APPALACHIAN TERROR UNIT – We Don’t Need Them will be pressed in the United States on PROFANE EXISTENCE & in Europe on SKULD /RUIN NATION
WARWOUND – “A Huge Black Cloud-The Demos 1983“
Another record we are very excited about is the upcoming WARWOUND – A Huge Black Cloud-The Demos 1983. Recorded in 1983, this record contains 15 songs from three sessions. With a few different takes you get a total of 25 blistering tracks. For those unfamiliar with WARWOUND they are a UK band formed in 82, and released 2 demos in 83. Members went on to join THE VARUKERS and form the almighty SACRILEGE. Warwound are one of the first bands to take the politics and d-beat influence from DISCHARGE and combine it with the blown out sound of CHAOS UK to achieve total destructive raw d-beat ear bleeding chaos!
WARWOUND – A Huge Black Cloud-The Demos 1983 will be a split release between PROFANE EXISTENCE and ORGANIZE AND ARISE.
It will be available in the spring of 2015.
Other records and projects we have in the works for 2015 …
VASTATION (pdx formally night nurse) vs WAR//PLAGUE Split EP
KRANG are a new band birthed from Chicago’s DIY punk underbelly. They play a brutally powerful brand of thrashy riff-laden crustcore and have an intense live presence. They have recently recorded for a few vinyl projects, including PE’s own 7″ singles series. Check ’em out!
Interviewed by Brian Poulin (NEGLIGENCE). All photos by Adam DeGross.
PE Who’s in the band and what does each of you do?
AUSTIN: guitars / backing vocals / song writing (synth & keyboard on 12″)
ADAM: bass / backing vocals / song writing
BRENDAN: lead vocals / lyrical content
DEVAN: drums & percussion / backing vocals
PE: What’s a brief history of the band and how did you guys form?
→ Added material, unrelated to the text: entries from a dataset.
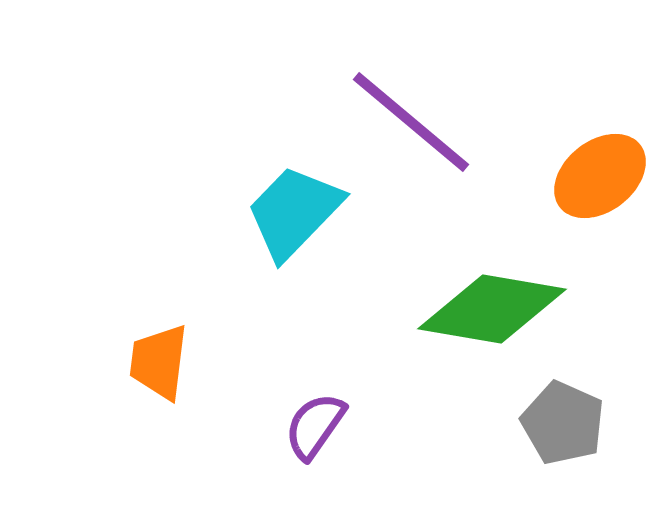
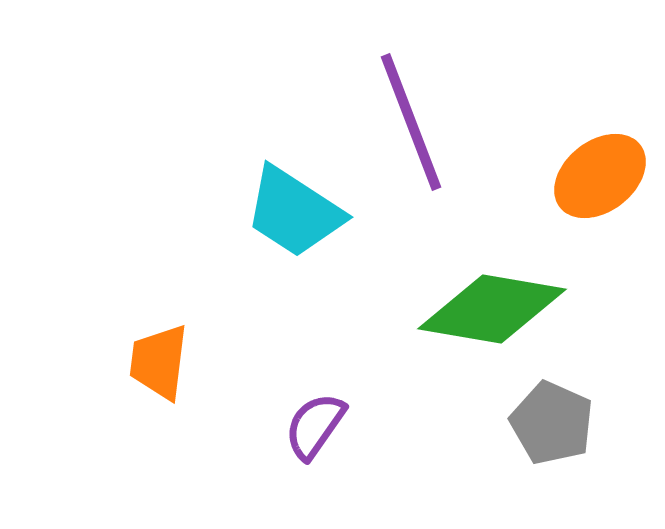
purple line: rotated 29 degrees clockwise
cyan trapezoid: rotated 101 degrees counterclockwise
gray pentagon: moved 11 px left
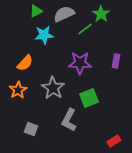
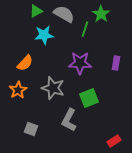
gray semicircle: rotated 55 degrees clockwise
green line: rotated 35 degrees counterclockwise
purple rectangle: moved 2 px down
gray star: rotated 15 degrees counterclockwise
Austin: We started circa 2009. We had an additional guitarist: Louis C. He went on to start a blackened crust band called Welkin Dusk, based in Chicago that he plays drums & lead vocals for. We used to have an additional lead singer as well: Hannah B. Hannah was a part of our first two releases: the out of print “Onward Desolation” demo tape, and also the out of print “Bog of Eternal Stenchcore” 7″. Hannah is now the front-woman in a band called Despise, based out of Minneapolis. Our original drummer, Brett, is on the two recordings I mentioned before, as well as our “Sounds of Death” 12″. Brett now drums for a Chicago / northwest Indiana band called Asphixiate. Devan is now our permanent drummer and he will have his first appearance on the “Broken Waves” 7″, released by Profane Existence, which is coming out in June. Devan will also be on our next 12″: “Bad Moon”, which we are writing right now. I, as well as Krang, are totally stoked on Devan and really happy to have them. Devan is active outside of percussion as well with assisting in writing, assistance in lyrical content & structure, and the internet stuff. This line up has been solidified for over a year and is totally fucking Krang! It just works perfectly.
PE: You guys are based out of Chicago. What are your favorite parts of the scene there? What are your least favorite things about Chicago’s scene?
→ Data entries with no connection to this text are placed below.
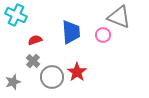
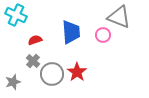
gray circle: moved 3 px up
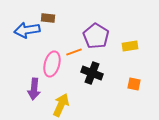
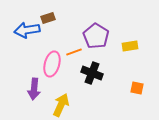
brown rectangle: rotated 24 degrees counterclockwise
orange square: moved 3 px right, 4 px down
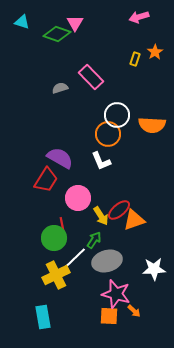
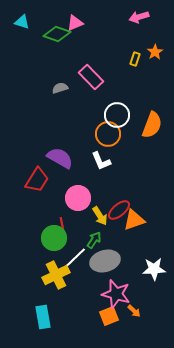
pink triangle: rotated 36 degrees clockwise
orange semicircle: rotated 72 degrees counterclockwise
red trapezoid: moved 9 px left
yellow arrow: moved 1 px left
gray ellipse: moved 2 px left
orange square: rotated 24 degrees counterclockwise
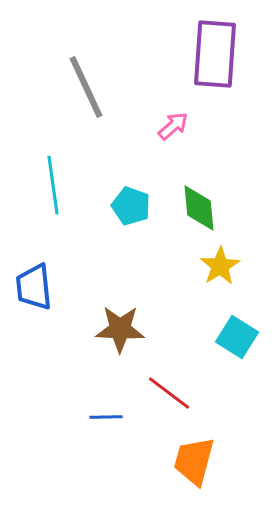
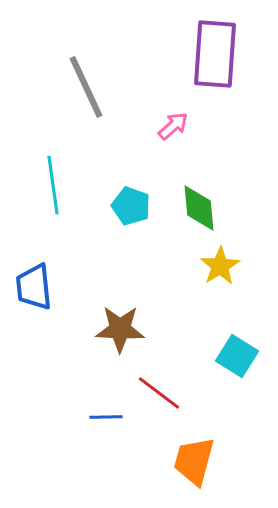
cyan square: moved 19 px down
red line: moved 10 px left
Devan: Chicago’s an interesting place. I feel like the pros and cons are often directly related to one-another. For example, the mere size of the city. There are so many people – new to here, young, old, whatever – that there is basically always something going on and a handful of solid DIY spaces at all times, regardless of whether people leave or places get busted or whatever. The downside is that the physical structure of the city makes it difficult and/or terribly time-consuming to navigate. Especially if you don’t have a car. And even if you do, parking sucks. Anyway, as a result of the city being as segregated as it is, people are often inclined to just stick to what’s going on in their neighborhood and it results in a lack of exposure or attention paid to some really cool things. It’s unfortunate. But then there are some events like the annual Black and Brown Punk Show (shout-out to Monika!) or other fest-type shows where the attendance is crazy and bullshit is minimal. It’s rad.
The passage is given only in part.